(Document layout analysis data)
┌──
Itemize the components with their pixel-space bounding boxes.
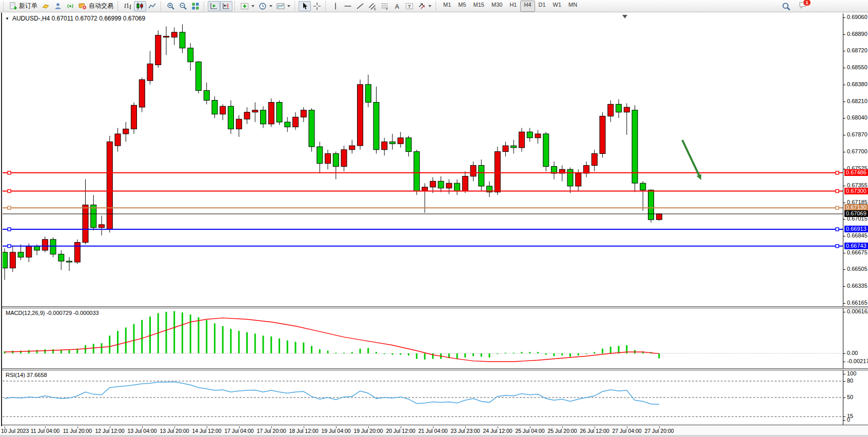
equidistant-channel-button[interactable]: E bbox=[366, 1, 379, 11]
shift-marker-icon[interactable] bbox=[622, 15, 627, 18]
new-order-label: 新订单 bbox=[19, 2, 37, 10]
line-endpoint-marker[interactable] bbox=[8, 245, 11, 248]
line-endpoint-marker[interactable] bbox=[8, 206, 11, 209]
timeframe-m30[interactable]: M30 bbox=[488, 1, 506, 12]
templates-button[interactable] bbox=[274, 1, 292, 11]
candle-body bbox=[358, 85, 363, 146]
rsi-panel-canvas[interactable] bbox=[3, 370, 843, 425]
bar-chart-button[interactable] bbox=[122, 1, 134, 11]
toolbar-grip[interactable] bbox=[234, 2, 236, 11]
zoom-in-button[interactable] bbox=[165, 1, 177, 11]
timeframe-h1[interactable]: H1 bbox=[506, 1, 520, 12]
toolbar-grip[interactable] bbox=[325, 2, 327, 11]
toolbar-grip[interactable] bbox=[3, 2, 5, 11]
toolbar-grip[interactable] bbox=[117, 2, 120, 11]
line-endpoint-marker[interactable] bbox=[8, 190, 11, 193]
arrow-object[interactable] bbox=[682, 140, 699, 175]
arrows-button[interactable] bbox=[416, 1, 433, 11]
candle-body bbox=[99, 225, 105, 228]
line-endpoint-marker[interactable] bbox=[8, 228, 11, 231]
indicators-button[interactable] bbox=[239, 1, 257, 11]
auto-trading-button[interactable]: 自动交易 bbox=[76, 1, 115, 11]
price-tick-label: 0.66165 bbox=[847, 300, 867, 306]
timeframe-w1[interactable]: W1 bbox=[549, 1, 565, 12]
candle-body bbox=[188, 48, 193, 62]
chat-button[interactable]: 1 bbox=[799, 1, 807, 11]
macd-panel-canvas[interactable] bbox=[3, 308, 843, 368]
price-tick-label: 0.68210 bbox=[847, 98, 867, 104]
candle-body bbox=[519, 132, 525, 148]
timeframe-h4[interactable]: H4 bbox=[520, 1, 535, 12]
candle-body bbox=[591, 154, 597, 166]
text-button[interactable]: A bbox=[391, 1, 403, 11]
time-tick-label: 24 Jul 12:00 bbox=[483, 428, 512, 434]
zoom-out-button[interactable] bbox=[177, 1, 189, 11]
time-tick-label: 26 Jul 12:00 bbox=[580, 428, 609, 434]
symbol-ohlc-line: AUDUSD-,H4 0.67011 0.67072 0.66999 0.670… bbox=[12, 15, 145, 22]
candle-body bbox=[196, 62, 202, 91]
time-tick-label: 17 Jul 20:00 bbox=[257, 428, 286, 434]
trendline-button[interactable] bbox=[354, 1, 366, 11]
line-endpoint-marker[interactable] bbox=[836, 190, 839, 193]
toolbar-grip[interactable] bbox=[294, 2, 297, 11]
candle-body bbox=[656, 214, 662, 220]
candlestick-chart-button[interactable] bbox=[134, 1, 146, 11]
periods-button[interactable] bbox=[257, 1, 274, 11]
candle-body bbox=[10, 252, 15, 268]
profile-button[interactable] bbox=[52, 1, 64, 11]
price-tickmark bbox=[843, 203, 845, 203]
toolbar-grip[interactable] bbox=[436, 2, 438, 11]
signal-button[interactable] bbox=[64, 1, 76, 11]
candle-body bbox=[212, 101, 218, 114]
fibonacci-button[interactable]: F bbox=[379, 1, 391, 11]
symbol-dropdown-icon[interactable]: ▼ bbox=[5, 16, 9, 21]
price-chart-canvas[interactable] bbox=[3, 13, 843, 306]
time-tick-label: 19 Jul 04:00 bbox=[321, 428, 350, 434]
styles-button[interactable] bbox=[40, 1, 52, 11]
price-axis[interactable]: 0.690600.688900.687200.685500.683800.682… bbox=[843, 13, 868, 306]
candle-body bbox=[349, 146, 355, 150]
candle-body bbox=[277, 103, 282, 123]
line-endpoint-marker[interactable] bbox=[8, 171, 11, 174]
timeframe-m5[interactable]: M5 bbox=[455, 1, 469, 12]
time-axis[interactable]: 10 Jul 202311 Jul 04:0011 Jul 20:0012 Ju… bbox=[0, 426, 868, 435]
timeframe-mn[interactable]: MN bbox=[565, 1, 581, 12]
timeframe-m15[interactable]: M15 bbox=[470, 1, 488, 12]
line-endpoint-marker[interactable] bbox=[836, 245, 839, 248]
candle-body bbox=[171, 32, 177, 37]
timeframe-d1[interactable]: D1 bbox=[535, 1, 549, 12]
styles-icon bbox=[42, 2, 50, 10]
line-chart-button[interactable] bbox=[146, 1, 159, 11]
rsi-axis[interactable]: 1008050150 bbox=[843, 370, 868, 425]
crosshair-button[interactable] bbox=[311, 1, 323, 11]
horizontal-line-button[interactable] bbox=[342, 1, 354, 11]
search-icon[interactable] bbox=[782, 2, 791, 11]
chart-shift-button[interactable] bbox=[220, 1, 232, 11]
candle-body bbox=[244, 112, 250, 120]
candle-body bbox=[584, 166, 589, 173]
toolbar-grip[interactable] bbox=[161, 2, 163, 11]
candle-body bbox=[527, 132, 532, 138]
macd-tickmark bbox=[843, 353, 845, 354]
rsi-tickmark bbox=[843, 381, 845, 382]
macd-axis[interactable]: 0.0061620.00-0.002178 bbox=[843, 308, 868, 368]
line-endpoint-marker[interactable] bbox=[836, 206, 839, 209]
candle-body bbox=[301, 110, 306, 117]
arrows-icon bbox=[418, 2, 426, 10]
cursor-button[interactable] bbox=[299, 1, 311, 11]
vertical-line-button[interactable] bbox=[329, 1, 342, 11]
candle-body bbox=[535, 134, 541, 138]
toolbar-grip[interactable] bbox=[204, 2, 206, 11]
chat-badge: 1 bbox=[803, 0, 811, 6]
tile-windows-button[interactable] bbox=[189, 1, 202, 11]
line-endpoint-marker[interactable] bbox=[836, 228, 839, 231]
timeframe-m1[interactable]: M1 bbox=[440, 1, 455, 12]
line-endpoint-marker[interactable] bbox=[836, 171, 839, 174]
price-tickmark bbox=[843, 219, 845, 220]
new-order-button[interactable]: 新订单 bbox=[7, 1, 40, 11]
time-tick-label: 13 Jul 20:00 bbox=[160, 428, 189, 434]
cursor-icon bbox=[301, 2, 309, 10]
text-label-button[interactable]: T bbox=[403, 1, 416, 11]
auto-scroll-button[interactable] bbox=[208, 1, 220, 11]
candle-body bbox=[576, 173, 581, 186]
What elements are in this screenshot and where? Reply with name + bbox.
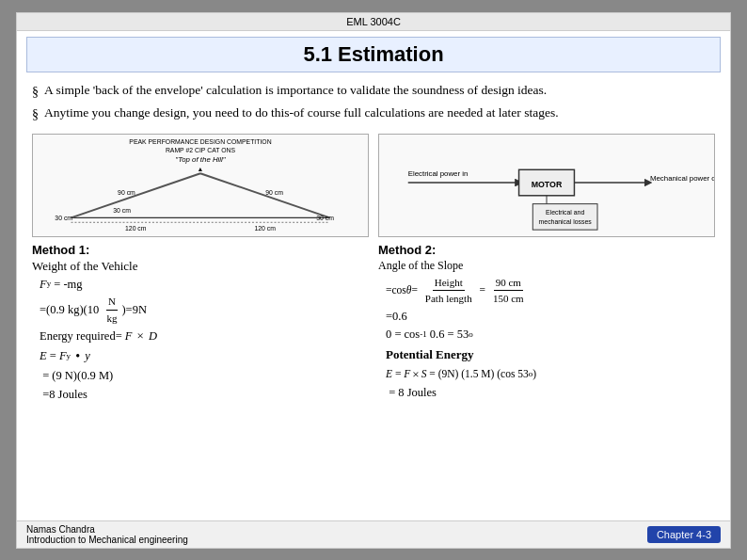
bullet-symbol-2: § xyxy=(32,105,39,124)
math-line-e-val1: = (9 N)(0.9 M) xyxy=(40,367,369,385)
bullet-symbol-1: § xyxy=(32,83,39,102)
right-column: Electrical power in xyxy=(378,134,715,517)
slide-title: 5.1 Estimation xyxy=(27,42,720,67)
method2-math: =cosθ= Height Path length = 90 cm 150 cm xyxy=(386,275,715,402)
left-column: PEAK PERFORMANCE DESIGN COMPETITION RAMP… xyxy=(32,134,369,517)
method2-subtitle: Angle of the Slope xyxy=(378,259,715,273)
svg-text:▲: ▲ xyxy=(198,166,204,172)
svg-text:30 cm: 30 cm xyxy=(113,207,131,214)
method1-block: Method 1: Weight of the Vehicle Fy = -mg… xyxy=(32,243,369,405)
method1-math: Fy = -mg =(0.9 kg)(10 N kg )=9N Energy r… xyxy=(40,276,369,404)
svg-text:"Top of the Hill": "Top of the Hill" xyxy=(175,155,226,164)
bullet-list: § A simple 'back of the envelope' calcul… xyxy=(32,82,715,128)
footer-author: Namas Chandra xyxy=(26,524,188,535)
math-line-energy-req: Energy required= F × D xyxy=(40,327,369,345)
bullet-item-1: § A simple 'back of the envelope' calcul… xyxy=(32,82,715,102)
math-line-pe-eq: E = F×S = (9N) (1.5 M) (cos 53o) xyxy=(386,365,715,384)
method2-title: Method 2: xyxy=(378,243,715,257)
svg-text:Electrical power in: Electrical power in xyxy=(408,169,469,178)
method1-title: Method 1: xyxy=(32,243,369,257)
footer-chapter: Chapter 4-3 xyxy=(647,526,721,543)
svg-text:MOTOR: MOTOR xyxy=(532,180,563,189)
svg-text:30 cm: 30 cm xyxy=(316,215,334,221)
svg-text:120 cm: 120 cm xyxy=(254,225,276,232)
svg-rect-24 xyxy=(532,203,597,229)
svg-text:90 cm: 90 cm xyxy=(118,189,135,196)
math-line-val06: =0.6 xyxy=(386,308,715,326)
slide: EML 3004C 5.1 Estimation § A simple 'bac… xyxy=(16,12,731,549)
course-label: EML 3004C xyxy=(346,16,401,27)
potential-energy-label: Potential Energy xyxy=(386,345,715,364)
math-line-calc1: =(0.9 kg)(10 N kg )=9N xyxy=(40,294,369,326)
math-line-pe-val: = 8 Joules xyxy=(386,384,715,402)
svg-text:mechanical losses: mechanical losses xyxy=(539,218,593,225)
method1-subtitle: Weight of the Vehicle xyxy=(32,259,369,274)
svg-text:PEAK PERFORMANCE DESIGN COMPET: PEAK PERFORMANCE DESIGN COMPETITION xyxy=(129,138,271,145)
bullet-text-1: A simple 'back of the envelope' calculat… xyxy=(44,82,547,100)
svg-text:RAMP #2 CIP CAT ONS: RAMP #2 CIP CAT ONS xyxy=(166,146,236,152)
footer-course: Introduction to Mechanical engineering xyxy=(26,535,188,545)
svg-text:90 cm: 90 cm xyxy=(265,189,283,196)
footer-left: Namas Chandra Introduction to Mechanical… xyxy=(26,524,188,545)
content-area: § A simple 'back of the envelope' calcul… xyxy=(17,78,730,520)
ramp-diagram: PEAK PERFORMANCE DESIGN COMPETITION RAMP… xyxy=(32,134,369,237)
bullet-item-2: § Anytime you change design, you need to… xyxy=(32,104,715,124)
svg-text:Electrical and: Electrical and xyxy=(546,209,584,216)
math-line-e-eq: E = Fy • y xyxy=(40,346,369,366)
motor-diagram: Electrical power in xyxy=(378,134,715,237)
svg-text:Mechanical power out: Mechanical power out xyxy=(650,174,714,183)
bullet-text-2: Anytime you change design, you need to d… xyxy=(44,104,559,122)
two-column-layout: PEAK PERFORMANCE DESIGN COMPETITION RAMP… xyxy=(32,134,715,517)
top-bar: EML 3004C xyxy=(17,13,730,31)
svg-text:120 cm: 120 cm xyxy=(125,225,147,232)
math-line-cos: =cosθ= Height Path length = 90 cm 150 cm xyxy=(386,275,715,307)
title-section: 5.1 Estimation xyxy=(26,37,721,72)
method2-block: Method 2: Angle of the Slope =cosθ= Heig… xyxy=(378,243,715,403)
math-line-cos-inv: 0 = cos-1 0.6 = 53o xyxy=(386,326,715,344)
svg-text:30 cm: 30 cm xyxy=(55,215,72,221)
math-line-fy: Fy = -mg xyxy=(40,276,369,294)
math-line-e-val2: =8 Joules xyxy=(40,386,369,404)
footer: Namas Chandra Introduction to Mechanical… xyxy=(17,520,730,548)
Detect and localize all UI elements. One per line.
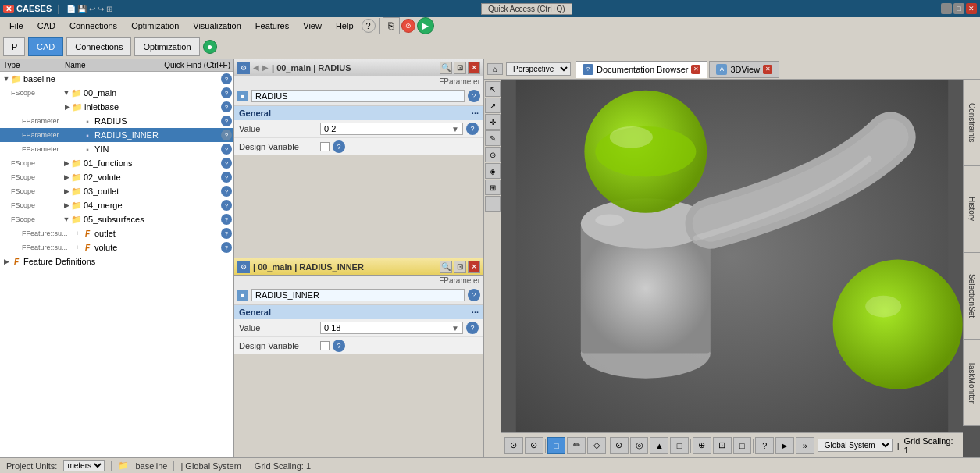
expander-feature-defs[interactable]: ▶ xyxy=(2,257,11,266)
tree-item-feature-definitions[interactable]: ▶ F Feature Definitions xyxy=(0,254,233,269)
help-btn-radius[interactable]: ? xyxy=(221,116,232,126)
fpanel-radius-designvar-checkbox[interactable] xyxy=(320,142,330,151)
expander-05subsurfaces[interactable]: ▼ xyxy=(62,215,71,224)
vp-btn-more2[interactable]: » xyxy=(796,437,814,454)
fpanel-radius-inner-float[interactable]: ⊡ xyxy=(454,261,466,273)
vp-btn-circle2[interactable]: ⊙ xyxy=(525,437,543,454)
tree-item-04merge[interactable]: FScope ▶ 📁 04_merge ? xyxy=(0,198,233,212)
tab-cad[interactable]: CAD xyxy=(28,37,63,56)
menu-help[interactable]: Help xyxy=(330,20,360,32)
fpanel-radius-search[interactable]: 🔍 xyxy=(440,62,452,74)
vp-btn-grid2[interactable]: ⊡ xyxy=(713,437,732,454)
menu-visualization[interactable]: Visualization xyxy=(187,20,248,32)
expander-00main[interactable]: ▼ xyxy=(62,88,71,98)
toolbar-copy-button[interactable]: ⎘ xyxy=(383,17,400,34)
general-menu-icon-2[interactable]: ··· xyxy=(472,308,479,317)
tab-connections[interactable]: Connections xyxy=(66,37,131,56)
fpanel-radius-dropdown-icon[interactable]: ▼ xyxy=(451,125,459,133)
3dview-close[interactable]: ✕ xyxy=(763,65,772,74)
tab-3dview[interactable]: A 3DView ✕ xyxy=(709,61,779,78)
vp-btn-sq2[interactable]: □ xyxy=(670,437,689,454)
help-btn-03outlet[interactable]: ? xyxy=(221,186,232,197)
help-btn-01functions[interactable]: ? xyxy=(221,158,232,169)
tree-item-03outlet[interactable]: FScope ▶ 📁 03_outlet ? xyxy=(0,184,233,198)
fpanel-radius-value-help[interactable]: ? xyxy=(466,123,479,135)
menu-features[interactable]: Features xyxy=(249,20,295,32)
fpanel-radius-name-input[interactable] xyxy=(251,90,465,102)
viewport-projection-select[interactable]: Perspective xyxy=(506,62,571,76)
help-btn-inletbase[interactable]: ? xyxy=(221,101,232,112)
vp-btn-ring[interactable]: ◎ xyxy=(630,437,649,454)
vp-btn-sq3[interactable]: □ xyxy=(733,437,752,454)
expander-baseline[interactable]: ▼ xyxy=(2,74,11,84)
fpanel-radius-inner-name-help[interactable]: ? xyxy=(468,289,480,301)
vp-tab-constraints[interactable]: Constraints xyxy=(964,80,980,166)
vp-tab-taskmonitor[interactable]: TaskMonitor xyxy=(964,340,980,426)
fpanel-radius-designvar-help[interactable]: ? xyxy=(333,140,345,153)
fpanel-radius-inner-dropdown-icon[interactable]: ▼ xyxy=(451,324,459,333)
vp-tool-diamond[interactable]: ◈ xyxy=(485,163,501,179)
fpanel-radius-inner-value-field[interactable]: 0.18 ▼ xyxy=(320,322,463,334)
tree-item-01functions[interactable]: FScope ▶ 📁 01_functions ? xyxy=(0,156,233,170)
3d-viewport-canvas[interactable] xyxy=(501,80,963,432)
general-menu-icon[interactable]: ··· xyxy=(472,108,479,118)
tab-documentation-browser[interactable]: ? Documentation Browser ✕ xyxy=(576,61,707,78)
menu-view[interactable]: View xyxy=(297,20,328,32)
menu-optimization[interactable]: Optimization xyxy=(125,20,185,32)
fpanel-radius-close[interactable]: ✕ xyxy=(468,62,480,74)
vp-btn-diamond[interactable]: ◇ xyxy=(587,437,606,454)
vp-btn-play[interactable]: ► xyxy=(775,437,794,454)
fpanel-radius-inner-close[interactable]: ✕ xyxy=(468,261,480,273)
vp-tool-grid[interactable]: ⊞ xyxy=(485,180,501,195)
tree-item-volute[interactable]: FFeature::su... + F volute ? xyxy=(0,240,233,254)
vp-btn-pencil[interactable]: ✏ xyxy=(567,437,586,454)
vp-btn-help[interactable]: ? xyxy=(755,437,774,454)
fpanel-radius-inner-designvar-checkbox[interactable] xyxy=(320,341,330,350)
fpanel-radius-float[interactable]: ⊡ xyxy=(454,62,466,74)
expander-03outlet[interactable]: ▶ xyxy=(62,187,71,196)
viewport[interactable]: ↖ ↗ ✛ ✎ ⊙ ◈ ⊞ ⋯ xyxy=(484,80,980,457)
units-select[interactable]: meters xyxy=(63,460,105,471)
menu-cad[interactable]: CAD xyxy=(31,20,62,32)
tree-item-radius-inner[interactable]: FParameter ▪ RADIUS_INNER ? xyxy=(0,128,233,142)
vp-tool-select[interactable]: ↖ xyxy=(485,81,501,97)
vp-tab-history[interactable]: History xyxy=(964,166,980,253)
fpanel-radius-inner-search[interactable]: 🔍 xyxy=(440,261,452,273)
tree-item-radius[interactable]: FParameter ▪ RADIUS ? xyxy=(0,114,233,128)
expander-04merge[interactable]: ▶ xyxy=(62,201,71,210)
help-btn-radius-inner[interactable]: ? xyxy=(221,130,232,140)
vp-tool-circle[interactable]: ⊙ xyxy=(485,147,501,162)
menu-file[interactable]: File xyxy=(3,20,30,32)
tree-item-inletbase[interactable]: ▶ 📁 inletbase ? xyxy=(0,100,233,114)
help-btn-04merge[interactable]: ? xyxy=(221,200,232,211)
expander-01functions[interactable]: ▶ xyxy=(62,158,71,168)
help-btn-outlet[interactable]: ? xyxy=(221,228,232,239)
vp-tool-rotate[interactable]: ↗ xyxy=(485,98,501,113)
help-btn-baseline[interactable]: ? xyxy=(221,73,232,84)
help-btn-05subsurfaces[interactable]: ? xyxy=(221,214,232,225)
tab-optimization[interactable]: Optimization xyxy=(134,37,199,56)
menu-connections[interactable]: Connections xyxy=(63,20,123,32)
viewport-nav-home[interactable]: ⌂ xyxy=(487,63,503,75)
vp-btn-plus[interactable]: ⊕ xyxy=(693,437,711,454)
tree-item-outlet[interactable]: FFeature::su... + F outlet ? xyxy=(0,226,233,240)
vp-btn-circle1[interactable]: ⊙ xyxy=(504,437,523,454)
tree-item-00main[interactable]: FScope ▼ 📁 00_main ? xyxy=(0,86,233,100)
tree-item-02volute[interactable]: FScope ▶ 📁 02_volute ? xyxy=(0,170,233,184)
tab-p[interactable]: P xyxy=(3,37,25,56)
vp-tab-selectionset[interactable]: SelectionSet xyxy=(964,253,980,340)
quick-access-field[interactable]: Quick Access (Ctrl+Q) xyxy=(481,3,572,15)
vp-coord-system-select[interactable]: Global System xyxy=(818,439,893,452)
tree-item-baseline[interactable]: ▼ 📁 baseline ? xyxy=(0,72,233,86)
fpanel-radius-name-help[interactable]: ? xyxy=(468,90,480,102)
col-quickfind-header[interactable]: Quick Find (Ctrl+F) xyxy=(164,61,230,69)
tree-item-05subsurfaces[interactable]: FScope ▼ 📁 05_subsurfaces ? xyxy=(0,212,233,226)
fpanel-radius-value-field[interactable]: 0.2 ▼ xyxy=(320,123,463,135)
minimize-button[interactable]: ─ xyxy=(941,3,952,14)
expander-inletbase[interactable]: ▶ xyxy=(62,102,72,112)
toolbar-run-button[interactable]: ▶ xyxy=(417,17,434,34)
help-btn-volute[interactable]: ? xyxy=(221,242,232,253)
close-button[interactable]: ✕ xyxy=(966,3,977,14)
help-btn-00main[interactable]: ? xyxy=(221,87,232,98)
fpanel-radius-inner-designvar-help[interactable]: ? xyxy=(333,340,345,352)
└──
Report only how many lines in the entries contain "chart".

RESULT FOR THIS TASK ->
5